** Dataset content follows **

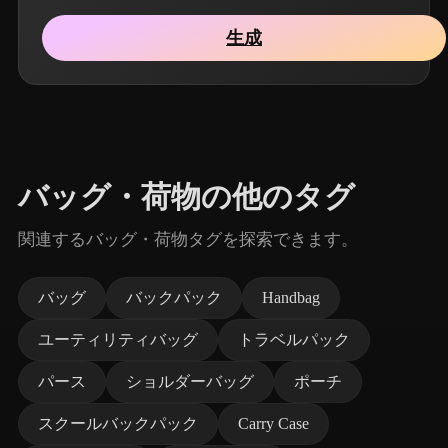
生成
バッグ・荷物の他のタグ
関連するバッグ・荷物タグを探索できます。
バッグ
バックパック
Handbag
ユーティリティバッグ
トラベルパック
パース
ショルダーバッグ
ポーチ
スクールバックパック
Carry Case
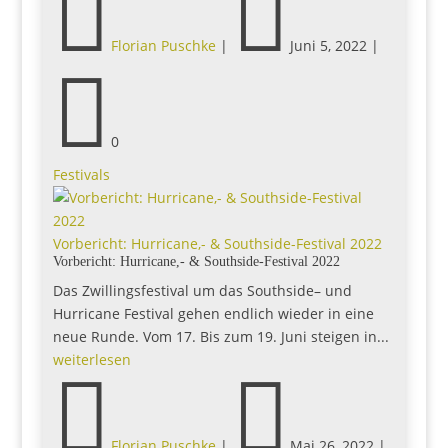


Florian Puschke
|
Juni 5, 2022
|

0
Festivals
Vorbericht: Hurricane,- & Southside-Festival 2022
Vorbericht: Hurricane,- & Southside-Festival 2022
Das Zwillingsfestival um das Southside– und
Hurricane Festival gehen endlich wieder in eine
neue Runde. Vom 17. Bis zum 19. Juni steigen in...
weiterlesen


Florian Puschke
|
Mai 26, 2022
|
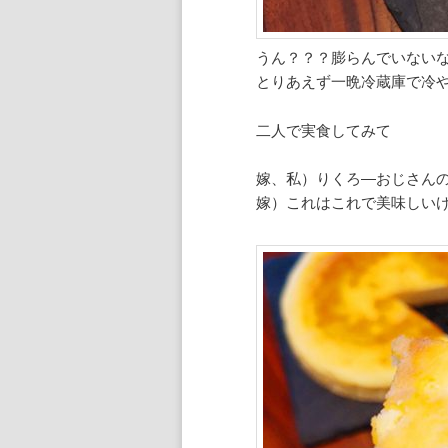
うん？？？膨らんでいない
とりあえず一晩冷蔵庫で冷
二人で実食してみて
嫁、私）りくろ―おじさんのチ
嫁）これはこれで美味しい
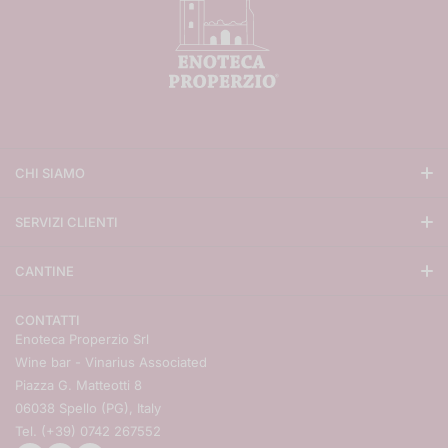
CHI SIAMO
Enoteca Properzio
SERVIZI CLIENTI
La famiglia Angelini
Condizioni di vendita
Press
CANTINE
Metodi di pagamento
Vendita vini online
Gaja
Metodi di spedizione
I migliori vini italiani 2021
CONTATTI
Ornellaia
Resi e rimborsi
Progetto realizzato grazie ai fondi europei della regione Umbria
Enoteca Properzio Srl
Valentini
Contatti
Wine bar - Vinarius Associated
Matrimoni ed eventi
Giacomo coterno
Piazza G. Matteotti 8
Regali aziendali
06038 Spello (PG), Italy
Tenuta san guido
Tel. (+39) 0742 267552
Tutte le cantine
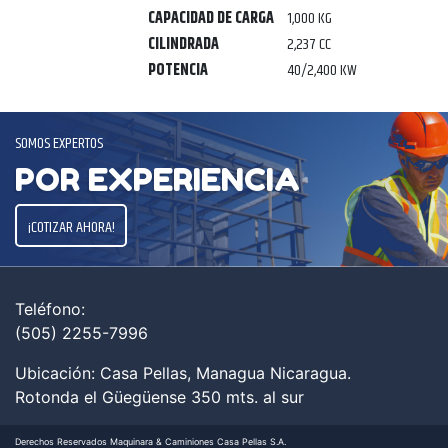
CAPACIDAD DE CARGA
1,000 KG
CILINDRADA
2,237 CC
POTENCIA
40/2,400 KW
SOMOS EXPERTOS
POR EXPERIENCIA
¡COTIZAR AHORA!
Teléfono:
(505)
2255-7996
Ubicación: Casa Pellas, Managua Nicaragua.
Rotonda el Güegüense 350 mts. al sur
Derechos Reservados Maquinara & Caminiones Casa Pellas S.A.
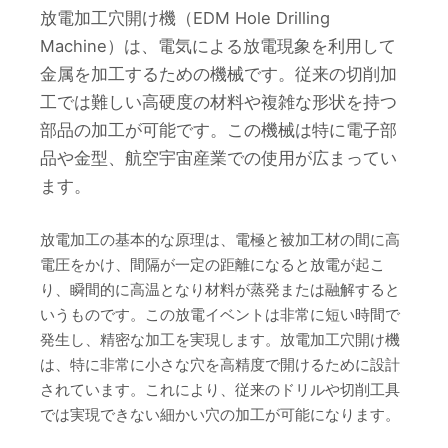
放電加工穴開け機（EDM Hole Drilling
Machine）は、電気による放電現象を利用して
金属を加工するための機械です。従来の切削加
工では難しい高硬度の材料や複雑な形状を持つ
部品の加工が可能です。この機械は特に電子部
品や金型、航空宇宙産業での使用が広まってい
ます。
放電加工の基本的な原理は、電極と被加工材の間に高
電圧をかけ、間隔が一定の距離になると放電が起こ
り、瞬間的に高温となり材料が蒸発または融解すると
いうものです。この放電イベントは非常に短い時間で
発生し、精密な加工を実現します。放電加工穴開け機
は、特に非常に小さな穴を高精度で開けるために設計
されています。これにより、従来のドリルや切削工具
では実現できない細かい穴の加工が可能になります。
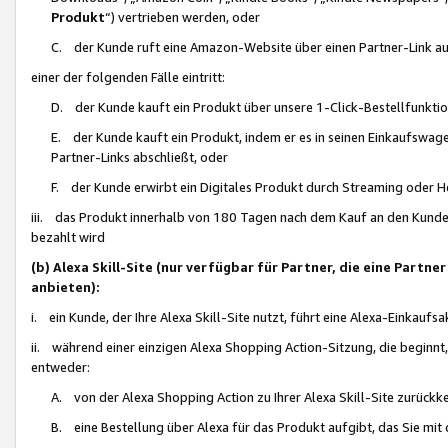
Produkt
“) vertrieben werden, oder
C. der Kunde ruft eine Amazon-Website über einen Partner-Link auf, d
einer der folgenden Fälle eintritt:
D. der Kunde kauft ein Produkt über unsere 1-Click-Bestellfunktio
E. der Kunde kauft ein Produkt, indem er es in seinen Einkaufswag
Partner-Links abschließt, oder
F. der Kunde erwirbt ein Digitales Produkt durch Streaming oder 
iii. das Produkt innerhalb von 180 Tagen nach dem Kauf an den Kunde
bezahlt wird
(b) Alexa Skill-Site (nur verfügbar für Partner, die eine Par
anbieten):
i. ein Kunde, der Ihre Alexa Skill-Site nutzt, führt eine Alexa-Einkaufsa
ii. während einer einzigen Alexa Shopping Action-Sitzung, die beginnt
entweder:
A. von der Alexa Shopping Action zu Ihrer Alexa Skill-Site zurückk
B. eine Bestellung über Alexa für das Produkt aufgibt, das Sie mit 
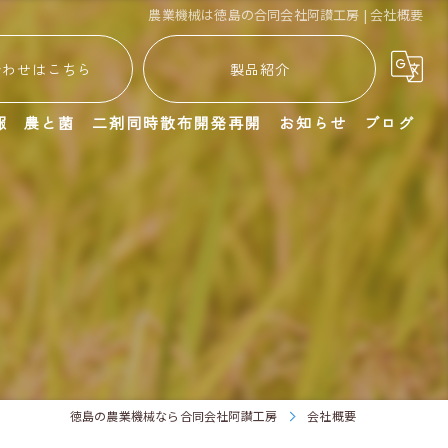
農業機械は徳島の合同会社阿讃工房 | 会社概要
合わせはこちら
製品紹介
報
農と菌
二剤同時散布開発再開
お知らせ
ブログ
徳島の農業機械なら合同会社阿讃工房
会社概要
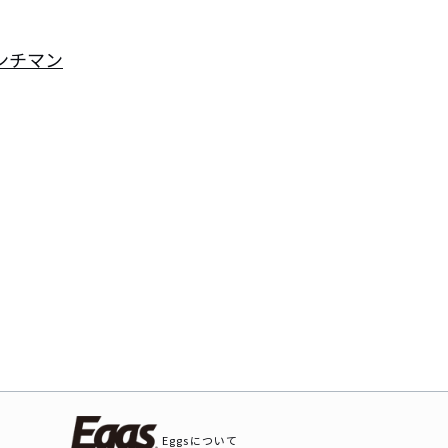
ンチマン
Eggsについて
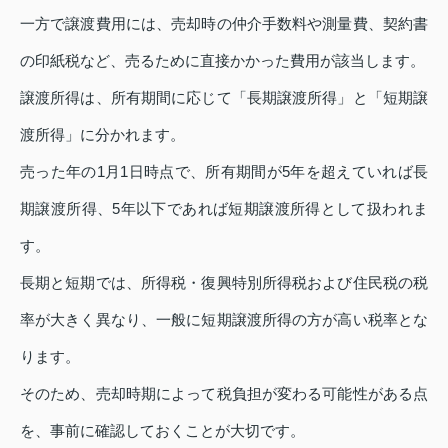
一方で譲渡費用には、売却時の仲介手数料や測量費、契約書
の印紙税など、売るために直接かかった費用が該当します。
譲渡所得は、所有期間に応じて「長期譲渡所得」と「短期譲
渡所得」に分かれます。
売った年の1月1日時点で、所有期間が5年を超えていれば長
期譲渡所得、5年以下であれば短期譲渡所得として扱われま
す。
長期と短期では、所得税・復興特別所得税および住民税の税
率が大きく異なり、一般に短期譲渡所得の方が高い税率とな
ります。
そのため、売却時期によって税負担が変わる可能性がある点
を、事前に確認しておくことが大切です。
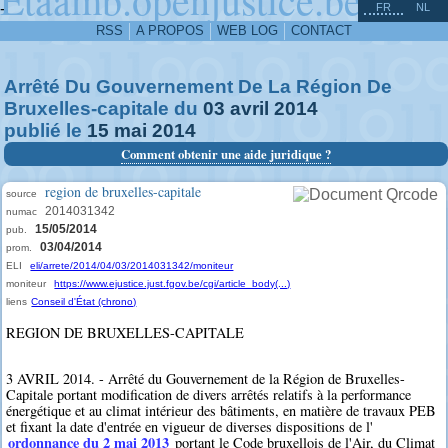
^
-
FR
NL
RSS
A PROPOS
WEB LOG
CONTACT
Arrêté Du Gouvernement De La Région De
Bruxelles-capitale du
03
avril
2014
publié le
15
mai
2014
Comment obtenir une aide juridique ?
region de bruxelles-capitale
source
2014031342
numac
15/05/2014
pub.
03/04/2014
prom.
ELI
eli/arrete/2014/04/03/2014031342/moniteur
moniteur
https://www.ejustice.just.fgov.be/cgi/article_body(...)
liens
Conseil d'État (chrono)
REGION DE BRUXELLES-CAPITALE
3 AVRIL 2014. - Arrêté du Gouvernement de la Région de Bruxelles-
Capitale portant modification de divers arrêtés relatifs à la performance
énergétique et au climat intérieur des bâtiments, en matière de travaux PEB
et fixant la date d'entrée en vigueur de diverses dispositions de l'
ordonnance du 2 mai 2013
portant le Code bruxellois de l'Air, du Climat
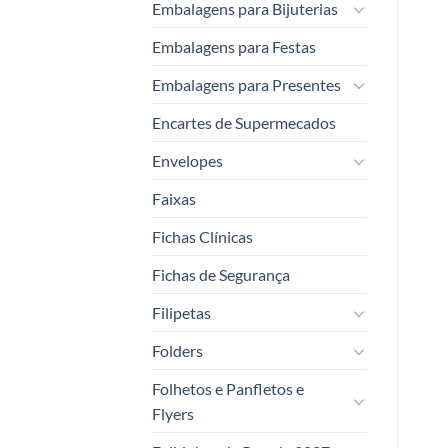
Embalagens para Bijuterias
Embalagens para Festas
Embalagens para Presentes
Encartes de Supermecados
Envelopes
Faixas
Fichas Clínicas
Fichas de Segurança
Filipetas
Folders
Folhetos e Panfletos e
Flyers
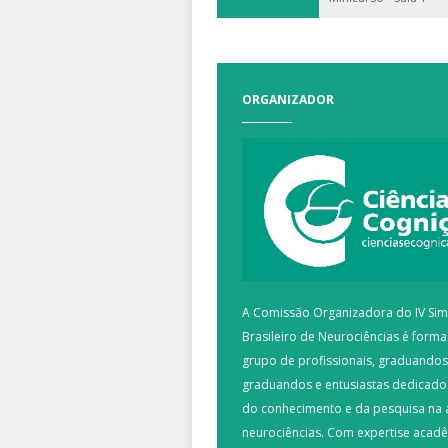
ORGANIZADOR
A Comissão Organizadora do IV Si
Brasileiro de Neurociências é form
grupo de profissionais, graduandos
graduandos e entusiastas dedicad
do conhecimento e da pesquisa na 
neurociências. Com expertise acad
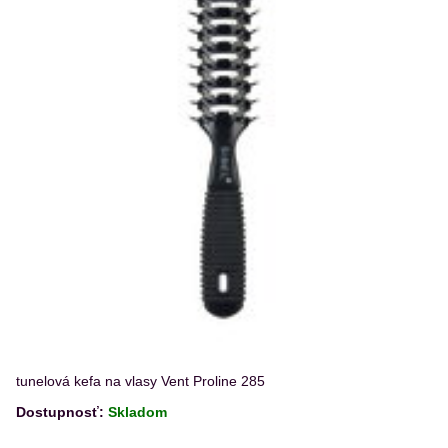
tunelová kefa na vlasy Vent Proline 285
Dostupnosť:
Skladom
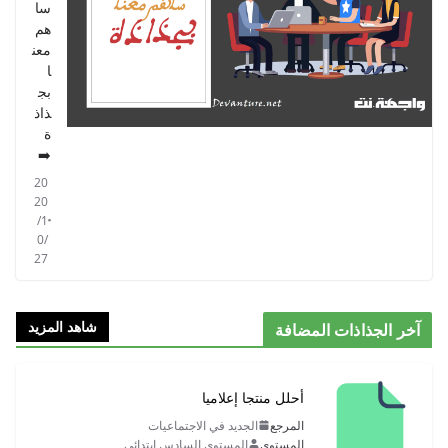
سا
هم
معن
ا
بج
ذاذ
ة
➡️
20
20
/1
0/
27
شاهد المزيد
آخر الجذاذات المضافة
أحلل منتجا إعلاميا
المرجع
الجديد في الاجتماعيات
المستوى
المستوى السادس ابتدائي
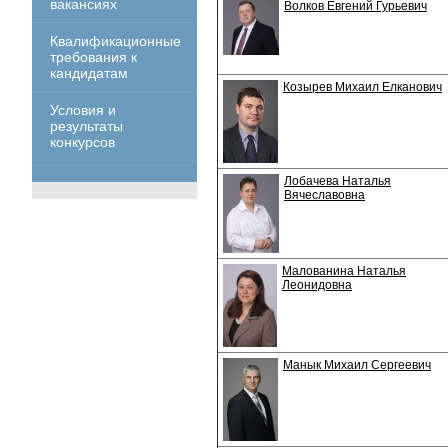
вакансиях
Волков Евгений Гурьевич
Квалификационные
требования к
кандидатам
Козырев Михаил Елканович
Условия и
результаты
конкурсов
Лобачева Наталья
Вячеславовна
Малованина Наталья
Леонидовна
Манык Михаил Сергеевич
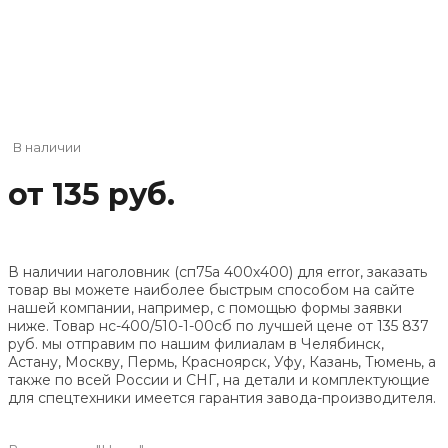
В наличии
от 135 руб.
В наличии наголовник (сп75а 400х400) для error, заказать
товар вы можете наиболее быстрым способом на сайте
нашей компании, например, с помощью формы заявки
ниже. Товар нс-400/510-1-00сб по лучшей цене от
135 837
руб. мы отправим по нашим филиалам в Челябинск,
Астану, Москву, Пермь, Красноярск, Уфу, Казань, Тюмень, а
также по всей России и СНГ, на детали и комплектующие
для спецтехники имеется гарантия завода-производителя.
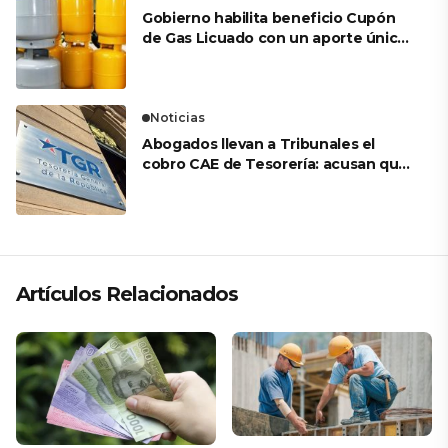
Gobierno habilita beneficio Cupón
de Gas Licuado con un aporte único
de $27.000
Noticias
Abogados llevan a Tribunales el
cobro CAE de Tesorería: acusan que
eventuales embargos serían ilegales
Artículos Relacionados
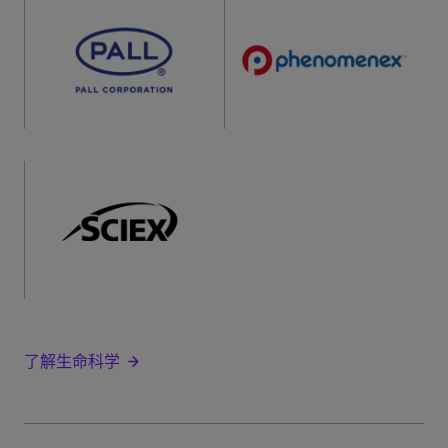
了解生命科学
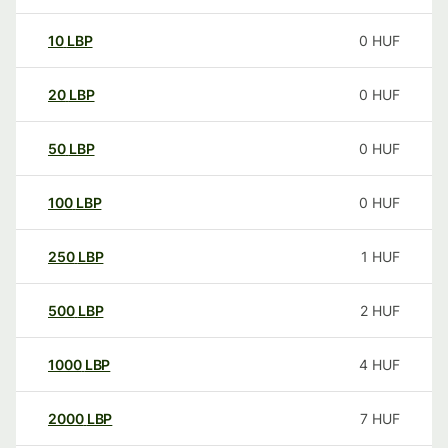
10
LBP
0
HUF
20
LBP
0
HUF
50
LBP
0
HUF
100
LBP
0
HUF
250
LBP
1
HUF
500
LBP
2
HUF
1000
LBP
4
HUF
2000
LBP
7
HUF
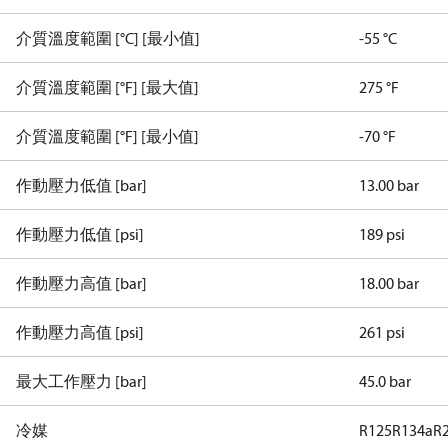
介質溫度範圍 [°C] [最小值]
-55 °C
介質溫度範圍 [°F] [最大值]
275 °F
介質溫度範圍 [°F] [最小值]
-70 °F
作動壓力低值 [bar]
13.00 bar
作動壓力低值 [psi]
189 psi
作動壓力高值 [bar]
18.00 bar
作動壓力高值 [psi]
261 psi
最大工作壓力 [bar]
45.0 bar
冷媒
R125
R134a
R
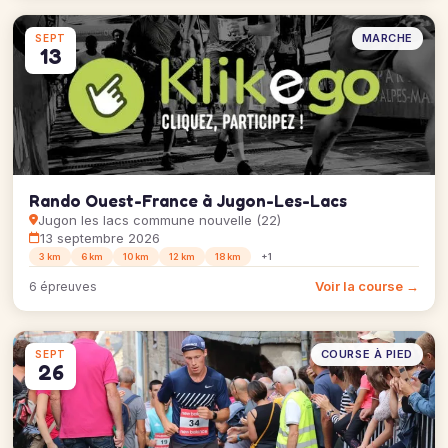
MARCHE
SEPT
13
Rando Ouest-France à Jugon-Les-Lacs
Jugon les lacs commune nouvelle (22)
13 septembre 2026
3 km
6 km
10 km
12 km
18 km
+1
Voir la course →
6 épreuves
COURSE À PIED
SEPT
26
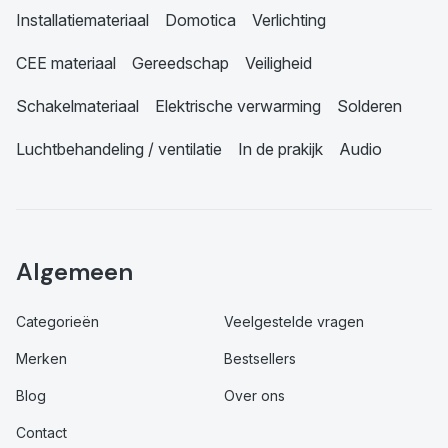
Installatiemateriaal
Domotica
Verlichting
CEE materiaal
Gereedschap
Veiligheid
Schakelmateriaal
Elektrische verwarming
Solderen
Luchtbehandeling / ventilatie
In de prakijk
Audio
Algemeen
Categorieën
Veelgestelde vragen
Merken
Bestsellers
Blog
Over ons
Contact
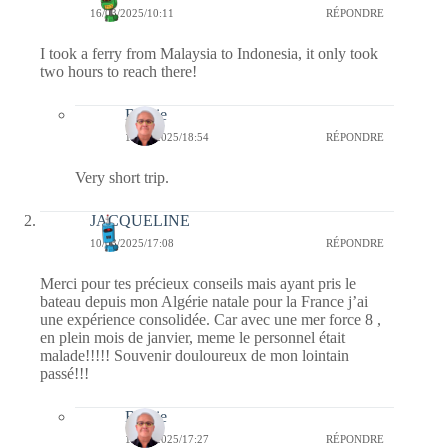
16/03/2025/10:11
RÉPONDRE
I took a ferry from Malaysia to Indonesia, it only took
two hours to reach there!
Bernie
17/03/2025/18:54
RÉPONDRE
Very short trip.
JACQUELINE
10/03/2025/17:08
RÉPONDRE
Merci pour tes précieux conseils mais ayant pris le
bateau depuis mon Algérie natale pour la France j’ai
une expérience consolidée. Car avec une mer force 8 ,
en plein mois de janvier, meme le personnel était
malade!!!!! Souvenir douloureux de mon lointain
passé!!!
Bernie
13/03/2025/17:27
RÉPONDRE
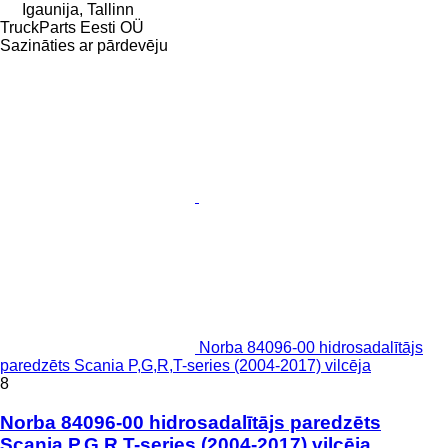
Igaunija, Tallinn
TruckParts Eesti OÜ
Sazināties ar pārdevēju
Norba 84096-00 hidrosadalītājs
paredzēts Scania P,G,R,T-series (2004-2017) vilcēja
8
Norba 84096-00 hidrosadalītājs paredzēts
Scania P,G,R,T-series (2004-2017) vilcēja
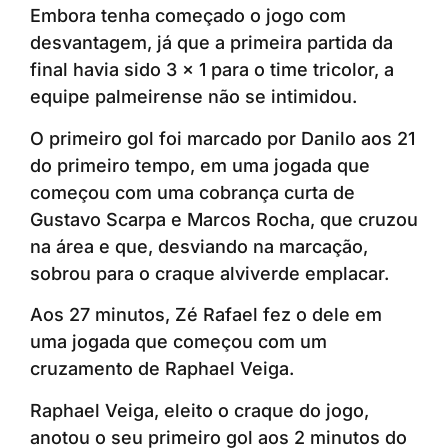
Embora tenha começado o jogo com
desvantagem, já que a primeira partida da
final havia sido 3 x 1 para o time tricolor, a
equipe palmeirense não se intimidou.
O primeiro gol foi marcado por Danilo aos 21
do primeiro tempo, em uma jogada que
começou com uma cobrança curta de
Gustavo Scarpa e Marcos Rocha, que cruzou
na área e que, desviando na marcação,
sobrou para o craque alviverde emplacar.
Aos 27 minutos, Zé Rafael fez o dele em
uma jogada que começou com um
cruzamento de Raphael Veiga.
Raphael Veiga, eleito o craque do jogo,
anotou o seu primeiro gol aos 2 minutos do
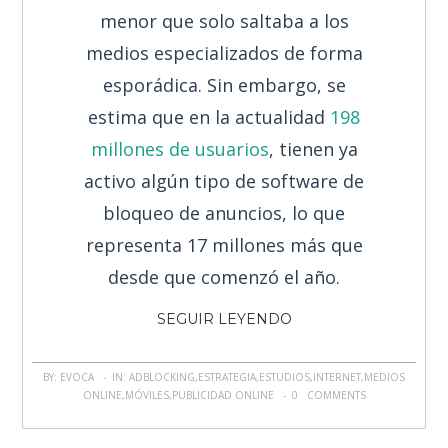
menor que solo saltaba a los
medios especializados de forma
esporádica. Sin embargo, se
estima que en la actualidad
198
millones de usuarios
, tienen ya
activo algún tipo de software de
bloqueo de anuncios, lo que
representa 17 millones más que
desde que comenzó el año.
SEGUIR LEYENDO
BY: EVOCA - IN:
ADBLOCKING
,
ESTRATEGIA
,
ESTUDIOS
,
INTERNET
,
MEDIOS
ONLINE
,
MÓVILES
,
PUBLICIDAD ONLINE
-
0 COMMENTS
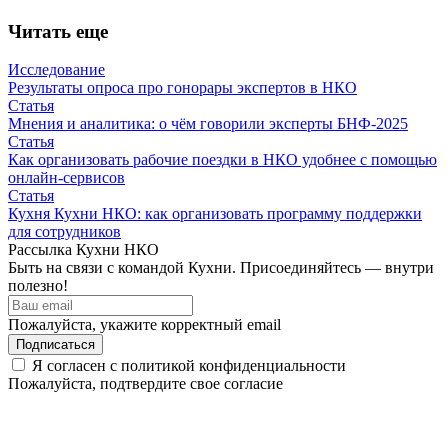
Читать еще
Исследование
Результаты опроса про гонорары экспертов в НКО
Статья
Мнения и аналитика: о чём говорили эксперты БНФ-2025
Статья
Как организовать рабочие поездки в НКО удобнее с помощью
онлайн-сервисов
Статья
Кухня Кухни НКО: как организовать программу поддержки
для сотрудников
Рассылка Кухни НКО
Быть на связи с командой Кухни. Присоединяйтесь — внутри
полезно!
Пожалуйста, укажите корректный email
Я согласен с политикой конфиденциальности
Пожалуйста, подтвердите свое согласие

** End of Dataset content **

* [Task brief]:
Apply a filter for "portant" to the entries and show each line that passes.

* [Written answer]:
Capitale portant modification de divers arrêtés relatifs à la performance
portant le Code bruxellois de l'Air, du Climat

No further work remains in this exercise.